**Work instructions:**
Please copy each line of the data that includes the string "添加油耗记录".

**Material for the task:**
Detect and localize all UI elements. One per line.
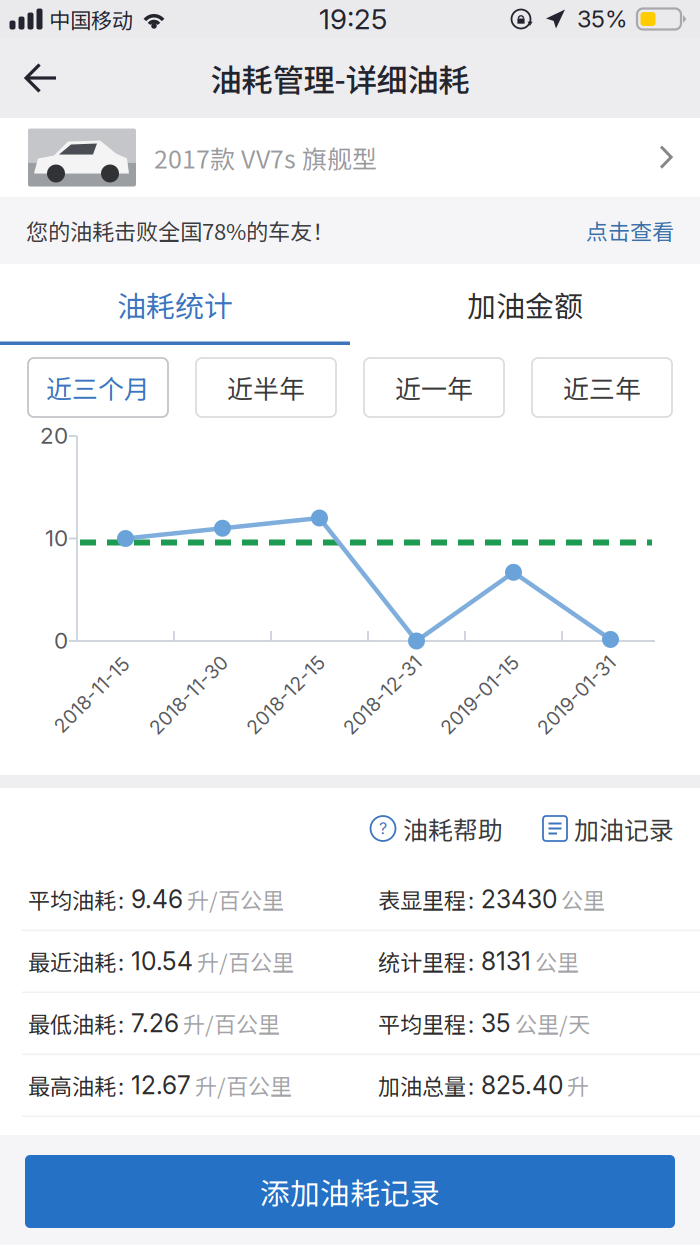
staticText: : — [118, 1069, 124, 1101]
staticText: 2018-12-31 — [332, 683, 434, 707]
staticText: 2019-01-31 — [526, 683, 628, 707]
button[interactable]: 近一年 — [364, 358, 504, 417]
staticText: : — [118, 945, 124, 977]
staticText: 825.40 — [481, 1070, 563, 1100]
staticText: : — [468, 1069, 474, 1101]
staticText: 8131 — [481, 946, 531, 976]
staticText: 近一年 — [395, 369, 473, 406]
staticText: 点击查看 — [586, 214, 674, 246]
staticText: 2017款 VV7s 旗舰型 — [154, 139, 377, 176]
staticText: 最近油耗 — [28, 945, 116, 977]
button[interactable]: 近三年 — [532, 358, 672, 417]
staticText: 23430 — [481, 884, 557, 914]
button[interactable]: 油耗统计 — [0, 264, 350, 345]
staticText: : — [468, 1007, 474, 1039]
button[interactable]: 2017款 VV7s 旗舰型 — [0, 118, 700, 197]
staticText: 2019-01-15 — [429, 683, 530, 707]
staticText: 0 — [54, 627, 68, 654]
staticText: 19:25 — [319, 2, 387, 36]
staticText: 公里 — [561, 883, 605, 915]
staticText: 添加油耗记录 — [260, 1170, 440, 1213]
staticText: 9.46 — [131, 884, 183, 914]
staticText: 油耗帮助 — [403, 810, 503, 847]
staticText: 油耗统计 — [117, 284, 233, 325]
button[interactable]: 添加油耗记录 — [25, 1155, 675, 1228]
staticText: 7.26 — [131, 1008, 179, 1038]
staticText: 加油金额 — [467, 284, 583, 325]
staticText: 升/百公里 — [195, 1069, 292, 1101]
staticText: 2018-12-15 — [235, 683, 336, 707]
staticText: 升/百公里 — [183, 1007, 280, 1039]
staticText: 公里/天 — [515, 1007, 590, 1039]
staticText: 10.54 — [131, 946, 193, 976]
staticText: 您的油耗击败全国78%的车友！ — [26, 214, 334, 246]
staticText: 油耗管理-详细油耗 — [210, 55, 470, 101]
staticText: : — [118, 1007, 124, 1039]
staticText: 20 — [40, 422, 68, 449]
staticText: 12.67 — [131, 1070, 191, 1100]
button[interactable]: 近半年 — [196, 358, 336, 417]
staticText: 升 — [567, 1069, 589, 1101]
button[interactable]: ? — [370, 810, 503, 847]
button[interactable]: Back — [0, 38, 80, 118]
button[interactable]: 近三个月 — [28, 358, 168, 417]
staticText: 最低油耗 — [28, 1007, 116, 1039]
staticText: 近三个月 — [46, 369, 150, 406]
button[interactable]: 点击查看 — [586, 214, 700, 246]
staticText: 35% — [577, 5, 628, 33]
button[interactable]: 加油金额 — [350, 264, 700, 345]
staticText: : — [468, 883, 474, 915]
staticText: 近三年 — [563, 369, 641, 406]
staticText: 表显里程 — [378, 883, 466, 915]
staticText: 统计里程 — [378, 945, 466, 977]
staticText: 10 — [45, 524, 68, 552]
staticText: 35 — [481, 1008, 511, 1038]
staticText: 中国移动 — [49, 4, 133, 34]
staticText: 升/百公里 — [197, 945, 294, 977]
staticText: : — [118, 883, 124, 915]
staticText: 平均里程 — [378, 1007, 466, 1039]
staticText: 公里 — [535, 945, 579, 977]
staticText: 升/百公里 — [187, 883, 284, 915]
staticText: 2018-11-15 — [43, 683, 140, 707]
staticText: 近半年 — [227, 369, 305, 406]
staticText: 2018-11-30 — [138, 683, 240, 707]
staticText: : — [468, 945, 474, 977]
staticText: 加油总量 — [378, 1069, 466, 1101]
button[interactable]: 加油记录 — [543, 810, 674, 847]
staticText: 加油记录 — [574, 810, 674, 847]
staticText: 平均油耗 — [28, 883, 116, 915]
staticText: 最高油耗 — [28, 1069, 116, 1101]
staticText: ? — [379, 819, 387, 838]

**Reply:**
staticText: 添加油耗记录 — [260, 1170, 440, 1213]
button[interactable]: 添加油耗记录 — [25, 1155, 675, 1228]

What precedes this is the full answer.